-- What to produce --
Each line below needs to be printed again exactly.

-- Data in this exercise --
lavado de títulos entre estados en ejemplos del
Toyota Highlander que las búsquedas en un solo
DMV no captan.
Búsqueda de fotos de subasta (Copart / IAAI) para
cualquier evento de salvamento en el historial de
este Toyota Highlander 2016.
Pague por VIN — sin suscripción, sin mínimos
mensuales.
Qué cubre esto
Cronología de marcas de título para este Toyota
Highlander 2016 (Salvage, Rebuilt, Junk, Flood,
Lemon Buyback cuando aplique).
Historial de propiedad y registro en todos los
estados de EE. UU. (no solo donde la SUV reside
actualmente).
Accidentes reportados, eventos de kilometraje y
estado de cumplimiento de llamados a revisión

-- Reply --
lavado de títulos entre estados en ejemplos del
Toyota Highlander que las búsquedas en un solo
DMV no captan.
Búsqueda de fotos de subasta (Copart / IAAI) para
cualquier evento de salvamento en el historial de
este Toyota Highlander 2016.
Pague por VIN — sin suscripción, sin mínimos
mensuales.
Qué cubre esto
Cronología de marcas de título para este Toyota
Highlander 2016 (Salvage, Rebuilt, Junk, Flood,
Lemon Buyback cuando aplique).
Historial de propiedad y registro en todos los
estados de EE. UU. (no solo donde la SUV reside
actualmente).
Accidentes reportados, eventos de kilometraje y
estado de cumplimiento de llamados a revisión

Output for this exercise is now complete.